DR KELLY TANG, well-respected Singaporean composer and music lecturer at NIE-NTU muses about the lessons he learnt from the late LEONG YOON PIN (1931-2011). Here is a case of a lifelong wealth of learning being handed down from one generation to the next. A great teacher will be an inspiration to all he encounters.
I. Learning in Search of a Lesson
After completing my music degree in 1986, I returned from Canada to train as a music teacher at the Institute of Education and was placed in Mr. Leong Yoon Pin’s music pedagogy class. As an aspiring composer, I desired to learn more from him than just the teaching of songs in classrooms.

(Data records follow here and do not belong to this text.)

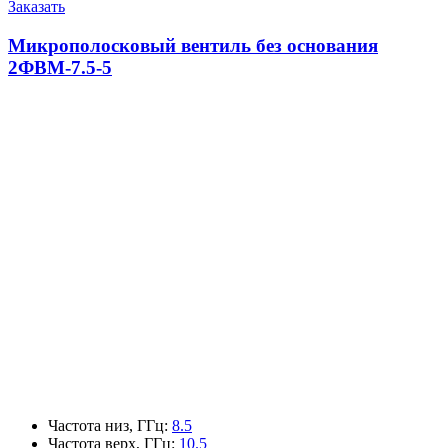
Заказать
Микрополосковый вентиль без основания
2ФВМ-7.5-5
Частота низ, ГГц
:
8.5
Частота верх, ГГц
:
10.5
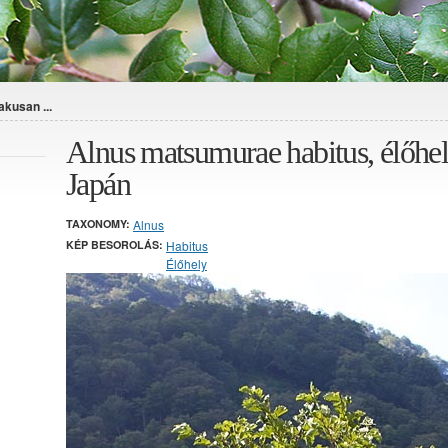
kusan ...
Alnus matsumurae habitus, élőhel
Japán
TAXONOMY:
Alnus
KÉP BESOROLÁS:
Habitus
Élőhely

Being in absolute awe of the man, it took several months before I gathered enough courage to pop the question. “Mr. Leong,” I enquired meekly after class one day, “Could I study composition with you?”

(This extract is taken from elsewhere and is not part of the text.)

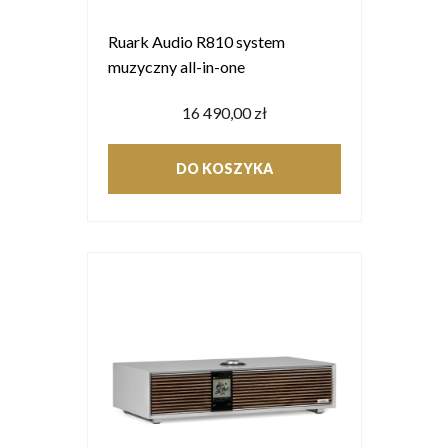
Ruark Audio R810 system
muzyczny all-in-one
16 490,00 zł
DO KOSZYKA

For several uncomfortable moments, Mr. Leong studied me quietly. Before I could withdraw in embarrassment, he broke the silence. “For the next two to three years,” he proposed, “strengthen your foundations by doing a lot of harmony and counterpoint exercises. After that, then let’s talk about composing.”
I mulled deeply over those words. In the ensuing years, I delved into every book that I could find on 20th century, Baroque, Renaissance & Medieval polyphony. The writing of fugues, chorales and inventions became a rigorous daily regimen. I enrolled in advanced harmony & counterpoint courses. While performing daily chores, I unconsciously developed a mental habit of creating and solving contrapuntal problems.

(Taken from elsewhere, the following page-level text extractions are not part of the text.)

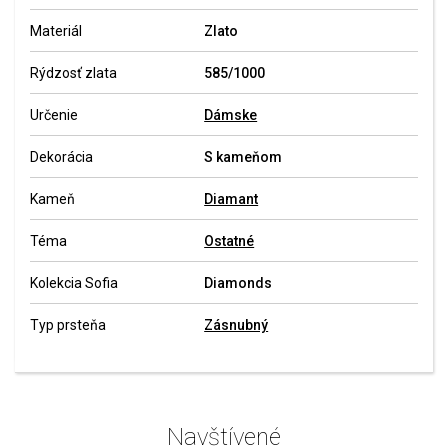
Materiál
Zlato
Rýdzosť zlata
585/1000
Určenie
Dámske
Dekorácia
S kameňom
Kameň
Diamant
Téma
Ostatné
Kolekcia Sofia
Diamonds
Typ prsteňa
Zásnubný
Navštívené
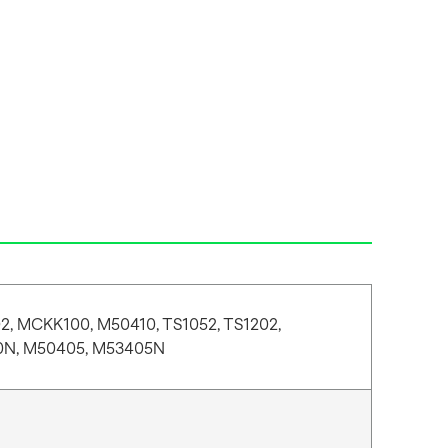
2, MCKK100, M50410, TS1052, TS1202,
10N, M50405, M53405N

Interestingly, I never got back to Mr. Leong about those composition lessons. The reason is simple: After twenty-five years, I have not stopped labouring to improve my harmony and counterpoint skills. It gradually dawned on me that the expressive power of Leong’s music stems from his thorough grasp of the “science” governing the interplay of pitches and rhythms. Such mastery could only be earned through a lifetime of discipline and practice of the basics. Thus, Mr. Leong’s brief words expanded into a lifelong lesson for me.
II. Teaching through Silence
During my teaching practice at Raffles Junior College in 1987, Mr. Leong was assigned as my supervisor. When he came to observe, I decided to showcase my lesson on “John Cage & Chance Music”. I will confess that this was prompted by a naughty curiosity to see Mr. Leong’s reaction to this content.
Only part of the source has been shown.